The word "guide" occurs in some lines of the listing. Copy those lines.
** Excerpted data follows **
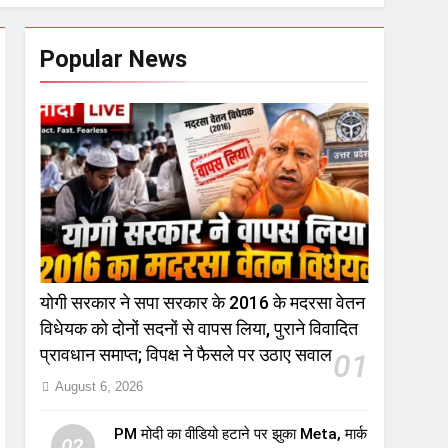
Popular News
योगी सरकार ने सपा सरकार के 2016 के मदरसा वेतन
विधेयक को दोनों सदनों से वापस लिया, पुराने विवादित
प्रावधान समाप्त; विपक्ष ने फैसले पर उठाए सवाल
01
August 6, 2026
PM मोदी का वीडियो हटाने पर झुका Meta, मार्क
02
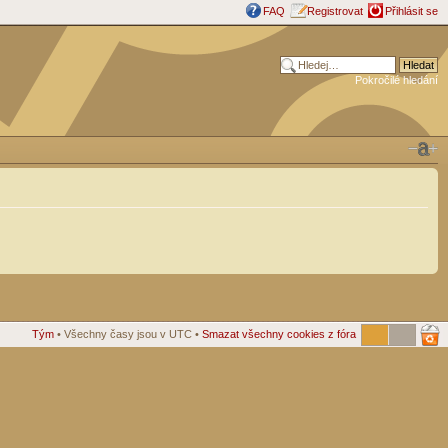
FAQ
Registrovat
Přihlásit se
Pokročilé hledání
Tým
• Všechny časy jsou v UTC •
Smazat všechny cookies z fóra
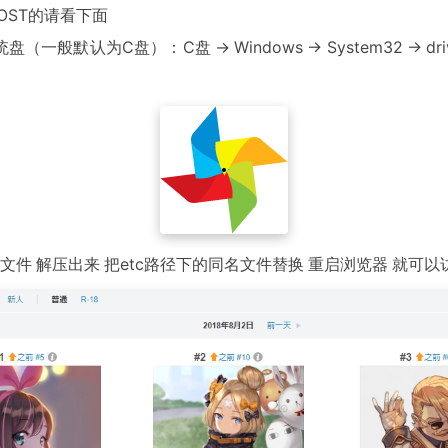
OST的请看下面
般默认为C盘）：C盘 -> Windows -> System32 -> drives -
文件 解压出来 把etc路径下的同名文件替换 重启浏览器 就可以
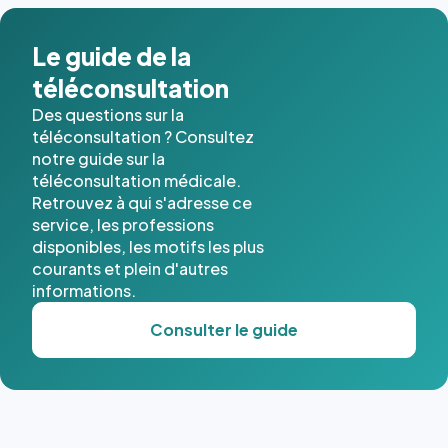
dans ce
cas. #}
Le guide de la
téléconsultation
Des questions sur la
téléconsultation ? Consultez
notre guide sur la
téléconsultation médicale.
Retrouvez à qui s'adresse ce
service, les professions
disponibles, les motifs les plus
courants et plein d'autres
informations.
Consulter le guide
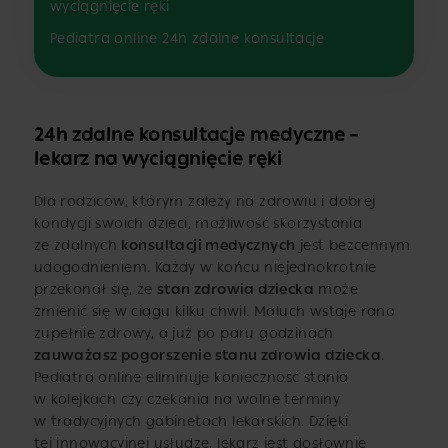
wyciągnięcie ręki
Pediatra online 24h zdalne konsultacje
24h zdalne konsultacje medyczne –
lekarz na wyciągnięcie ręki
Dla rodziców, którym zależy na zdrowiu i dobrej
kondycji swoich dzieci, możliwość skorzystania
ze zdalnych
konsultacji medycznych
jest bezcennym
udogodnieniem. Każdy w końcu niejednokrotnie
przekonał się, że
stan zdrowia dziecka
może
zmienić się w ciągu kilku chwil. Maluch wstaje rano
zupełnie zdrowy, a już po paru godzinach
zauważasz pogorszenie stanu zdrowia dziecka
.
Pediatra online eliminuje konieczność stania
w kolejkach czy czekania na wolne terminy
w tradycyjnych gabinetach lekarskich. Dzięki
tej innowacyjnej usłudze, lekarz jest dosłownie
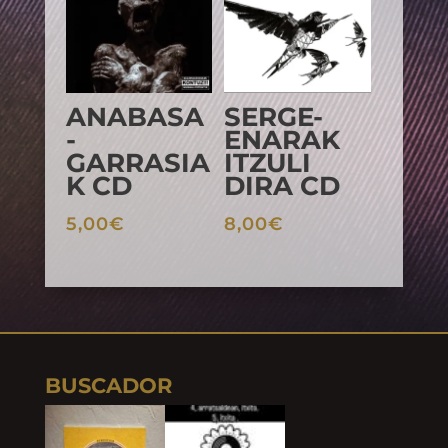
ANABASA
SERGE-
-
ENARAK
GARRASIA
ITZULI
K CD
DIRA CD
5,00
€
8,00
€
BUSCADOR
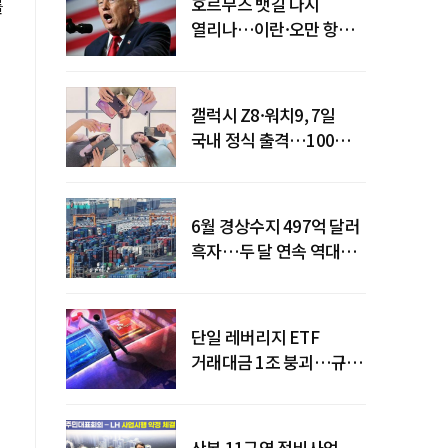
호르무즈 뱃길 다시
를
열리나…이란·오만 항로
에
합의
갤럭시 Z8·워치9, 7일
국내 정식 출격…100개국
순차 출시
6월 경상수지 497억 달러
흑자…두 달 연속 역대
최대
단일 레버리지 ETF
거래대금 1조 붕괴…규제
직격탄
산본 11구역 정비사업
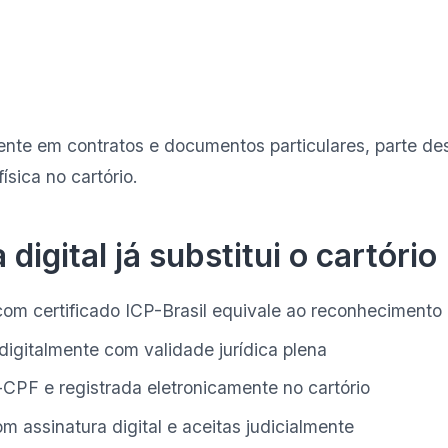
mente em contratos e documentos particulares, parte d
sica no cartório.
igital já substitui o cartório
com certificado ICP-Brasil equivale ao reconhecimento 
digitalmente com validade jurídica plena
CPF e registrada eletronicamente no cartório
 assinatura digital e aceitas judicialmente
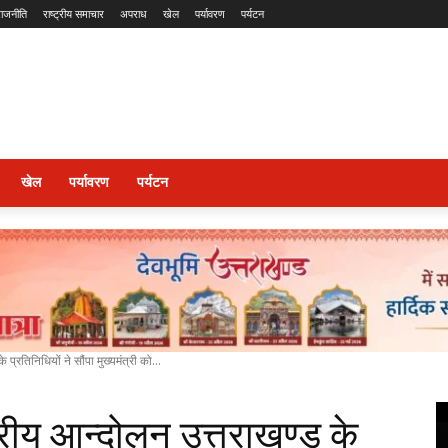
राजनीति
राष्ट्रीय समाचार
अपराध
खेल
पर्यावरण
पर्यटन
खेल
पर्यावरण
पर्यटन
 प्रतिनिधियों ने सौंपा मुख्यमंत्री को...
ट्रीय आन्दोलन उत्तराखण्ड के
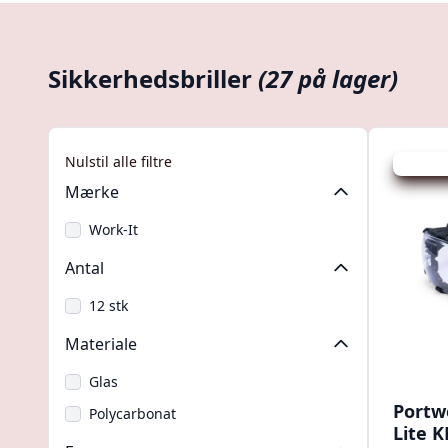
Sikkerhedsbriller
(27 på lager)
Nulstil alle filtre
Udsalg -
Mærke
Work-It
Antal
12 stk
Materiale
Glas
Portw
Polycarbonat
Lite K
** End of Excerpted data **
▶ _Response_
Le guide de la
notre guide sur la
Consulter le guide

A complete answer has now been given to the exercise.